By this time the day had broken, the Emperor glanced through the writings and recognized that his assassination had been arranged, and sent orders to the governors of the city that Aaron’s mother should be banished to Choerobacchi, Aaron to . . . and his brother, Theodore, to Anchialus. This matter retarded the Emperor’s onward journey for five days.

II Whilst on his way to Thessalonica, where the contingents from all the various districts were assembled, he thought it would not be amiss to hold a review of the troops drawn up in battle array. In a short time the legions were drawn up in companies with their captains in front and the rear-guard and those who held the middle of the line followed in order, all in gleaming armour (and the array was an awesome sight), and fitted close to each other like the wall of a city.

You would have fancied you were looking at bronze statues and metal soldiers as they all stood absolutely still on the plain with only their spears quivering as if longing to taste flesh.

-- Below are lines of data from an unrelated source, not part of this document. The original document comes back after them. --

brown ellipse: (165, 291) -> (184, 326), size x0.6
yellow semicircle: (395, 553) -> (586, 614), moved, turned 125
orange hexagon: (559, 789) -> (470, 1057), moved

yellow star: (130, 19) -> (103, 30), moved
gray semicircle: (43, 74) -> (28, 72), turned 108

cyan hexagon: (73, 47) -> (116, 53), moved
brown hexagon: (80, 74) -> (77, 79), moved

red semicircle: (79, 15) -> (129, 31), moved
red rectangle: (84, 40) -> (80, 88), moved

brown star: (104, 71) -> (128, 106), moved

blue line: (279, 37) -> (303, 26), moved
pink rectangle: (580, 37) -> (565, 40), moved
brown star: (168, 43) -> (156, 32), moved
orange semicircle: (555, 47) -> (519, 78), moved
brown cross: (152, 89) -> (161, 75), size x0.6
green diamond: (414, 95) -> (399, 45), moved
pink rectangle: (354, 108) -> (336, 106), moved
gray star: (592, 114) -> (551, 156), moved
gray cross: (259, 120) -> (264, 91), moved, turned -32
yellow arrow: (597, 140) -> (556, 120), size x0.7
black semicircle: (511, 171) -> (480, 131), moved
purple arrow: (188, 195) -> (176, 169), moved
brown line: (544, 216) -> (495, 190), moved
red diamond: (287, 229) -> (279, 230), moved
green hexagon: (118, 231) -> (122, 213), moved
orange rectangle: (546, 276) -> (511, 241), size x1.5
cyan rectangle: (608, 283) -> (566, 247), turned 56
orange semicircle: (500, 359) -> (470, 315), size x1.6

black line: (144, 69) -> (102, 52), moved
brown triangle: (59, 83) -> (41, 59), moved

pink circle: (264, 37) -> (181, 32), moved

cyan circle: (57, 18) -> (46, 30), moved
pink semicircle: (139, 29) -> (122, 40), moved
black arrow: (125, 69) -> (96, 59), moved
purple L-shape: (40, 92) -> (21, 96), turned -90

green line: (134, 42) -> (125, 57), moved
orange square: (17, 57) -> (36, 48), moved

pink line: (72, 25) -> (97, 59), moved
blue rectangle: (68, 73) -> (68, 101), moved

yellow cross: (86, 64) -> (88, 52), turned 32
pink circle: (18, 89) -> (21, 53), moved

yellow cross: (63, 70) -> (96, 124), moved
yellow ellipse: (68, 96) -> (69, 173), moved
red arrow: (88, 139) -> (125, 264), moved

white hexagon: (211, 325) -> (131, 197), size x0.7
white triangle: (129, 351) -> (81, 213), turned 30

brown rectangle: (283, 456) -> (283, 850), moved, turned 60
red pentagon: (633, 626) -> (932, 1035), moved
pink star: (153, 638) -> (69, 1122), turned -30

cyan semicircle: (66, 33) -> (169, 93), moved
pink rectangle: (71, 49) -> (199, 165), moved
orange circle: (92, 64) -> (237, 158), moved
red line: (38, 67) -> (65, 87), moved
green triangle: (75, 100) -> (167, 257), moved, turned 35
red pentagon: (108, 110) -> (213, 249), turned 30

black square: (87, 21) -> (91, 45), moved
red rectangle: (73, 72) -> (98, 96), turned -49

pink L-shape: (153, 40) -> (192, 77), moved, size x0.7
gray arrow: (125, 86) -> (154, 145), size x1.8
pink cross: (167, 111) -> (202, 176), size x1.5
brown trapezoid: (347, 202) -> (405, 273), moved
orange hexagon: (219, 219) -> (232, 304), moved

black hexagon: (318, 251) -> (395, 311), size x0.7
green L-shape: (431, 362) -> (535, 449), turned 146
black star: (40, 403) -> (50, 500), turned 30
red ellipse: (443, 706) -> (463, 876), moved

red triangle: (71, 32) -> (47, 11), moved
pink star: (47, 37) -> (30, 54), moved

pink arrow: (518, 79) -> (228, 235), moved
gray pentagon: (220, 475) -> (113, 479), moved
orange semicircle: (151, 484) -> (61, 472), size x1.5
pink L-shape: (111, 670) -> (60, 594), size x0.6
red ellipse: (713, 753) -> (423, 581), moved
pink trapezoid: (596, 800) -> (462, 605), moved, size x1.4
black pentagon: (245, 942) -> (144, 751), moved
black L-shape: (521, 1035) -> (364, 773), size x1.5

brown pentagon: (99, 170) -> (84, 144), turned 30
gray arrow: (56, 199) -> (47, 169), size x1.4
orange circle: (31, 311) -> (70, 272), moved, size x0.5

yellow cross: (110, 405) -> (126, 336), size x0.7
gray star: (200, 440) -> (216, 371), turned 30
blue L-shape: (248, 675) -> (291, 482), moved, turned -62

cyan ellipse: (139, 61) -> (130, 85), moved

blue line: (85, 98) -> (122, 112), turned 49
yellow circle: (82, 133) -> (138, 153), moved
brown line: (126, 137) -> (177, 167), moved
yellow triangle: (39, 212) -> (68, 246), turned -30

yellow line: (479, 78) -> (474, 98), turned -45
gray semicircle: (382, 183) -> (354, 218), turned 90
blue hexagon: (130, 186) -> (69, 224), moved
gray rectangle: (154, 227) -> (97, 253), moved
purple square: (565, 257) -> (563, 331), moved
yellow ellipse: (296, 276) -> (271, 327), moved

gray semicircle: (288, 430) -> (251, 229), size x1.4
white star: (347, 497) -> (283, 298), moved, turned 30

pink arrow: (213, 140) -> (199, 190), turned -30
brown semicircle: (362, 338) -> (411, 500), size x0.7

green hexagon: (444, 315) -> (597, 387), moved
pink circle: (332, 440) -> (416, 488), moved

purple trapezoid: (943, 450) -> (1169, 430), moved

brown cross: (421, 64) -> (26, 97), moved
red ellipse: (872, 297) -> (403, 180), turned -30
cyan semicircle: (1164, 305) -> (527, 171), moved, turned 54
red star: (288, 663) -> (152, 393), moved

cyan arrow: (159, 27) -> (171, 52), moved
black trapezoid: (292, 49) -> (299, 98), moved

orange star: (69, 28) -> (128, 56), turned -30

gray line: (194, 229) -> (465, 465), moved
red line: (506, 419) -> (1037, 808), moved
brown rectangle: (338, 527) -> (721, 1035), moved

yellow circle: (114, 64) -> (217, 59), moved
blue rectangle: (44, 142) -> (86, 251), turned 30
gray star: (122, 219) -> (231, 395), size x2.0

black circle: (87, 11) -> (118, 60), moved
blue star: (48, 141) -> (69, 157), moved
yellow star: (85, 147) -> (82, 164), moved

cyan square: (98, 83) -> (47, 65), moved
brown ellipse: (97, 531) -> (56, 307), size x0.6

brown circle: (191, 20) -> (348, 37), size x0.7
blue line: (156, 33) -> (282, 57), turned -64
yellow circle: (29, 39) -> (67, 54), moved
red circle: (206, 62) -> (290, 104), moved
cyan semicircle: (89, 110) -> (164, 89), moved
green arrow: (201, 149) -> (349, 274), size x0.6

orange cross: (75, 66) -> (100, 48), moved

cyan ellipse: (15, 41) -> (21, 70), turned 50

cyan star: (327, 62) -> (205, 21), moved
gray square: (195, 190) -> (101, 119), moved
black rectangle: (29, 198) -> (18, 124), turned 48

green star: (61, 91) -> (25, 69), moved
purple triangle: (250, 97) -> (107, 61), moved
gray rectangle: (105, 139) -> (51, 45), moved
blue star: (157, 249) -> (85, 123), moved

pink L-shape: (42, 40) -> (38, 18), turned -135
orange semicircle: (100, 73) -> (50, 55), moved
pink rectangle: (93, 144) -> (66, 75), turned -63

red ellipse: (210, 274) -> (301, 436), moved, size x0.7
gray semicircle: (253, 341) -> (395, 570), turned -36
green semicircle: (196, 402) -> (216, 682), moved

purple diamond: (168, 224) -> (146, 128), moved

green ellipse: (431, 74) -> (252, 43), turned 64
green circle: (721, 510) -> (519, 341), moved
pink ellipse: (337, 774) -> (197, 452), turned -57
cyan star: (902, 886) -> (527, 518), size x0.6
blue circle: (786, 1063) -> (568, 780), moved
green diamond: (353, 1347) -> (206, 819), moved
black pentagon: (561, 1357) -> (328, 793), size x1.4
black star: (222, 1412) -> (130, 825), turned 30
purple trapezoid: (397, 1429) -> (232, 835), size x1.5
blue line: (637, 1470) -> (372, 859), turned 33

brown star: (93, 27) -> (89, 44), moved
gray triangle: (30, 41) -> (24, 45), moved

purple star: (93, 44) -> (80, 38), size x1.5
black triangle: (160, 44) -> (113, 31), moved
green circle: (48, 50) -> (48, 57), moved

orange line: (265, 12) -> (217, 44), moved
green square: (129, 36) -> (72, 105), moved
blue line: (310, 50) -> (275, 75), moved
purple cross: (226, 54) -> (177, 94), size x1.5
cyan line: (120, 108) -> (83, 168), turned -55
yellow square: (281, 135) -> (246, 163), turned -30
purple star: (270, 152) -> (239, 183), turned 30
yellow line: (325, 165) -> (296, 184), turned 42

The Emperor arranged them in this order and moved them about and made them man oeuvre how they would advance to the spear-side or to the shield-side. Then he separated the newly-recruited corps from the whole army and appointed as commanders over these soldiers the men whom he himself had especially brought up and trained in military exercises.

Emperor as General

These were three hundred in all, every one of them young and tall, in full physical vigour, with beards scarcely grown and very adroit in the use of the bow and very steady in throwing the spear. They had been chosen from various races and formed a kind of select army within the general Roman army directly under the command of the Emperor as General, for he was to them not only their Emperor but General and teacher as well. From these he further picked out the cleverest and appointed them leaders of their companies and sent them into the valleys through which the barbarian army was expected to pass. But he himself was wintering in Thessalonica.

Now, as we have said, the tyrant Bohemund crossed with an enormous fleet from the other side into our country and then poured his whole Frankish army over our plains. From there he marched on Epidamnus in battle-order thinking he might perhaps be able to take it without a blow; but, if not, he would capture the city by means of siege-engines and stone-throwing machines. This at least was his intention. He bivouacked opposite the gate that opens to the East on which there stands an equestrian statue in bronze, and after reconnoitring he began the siege.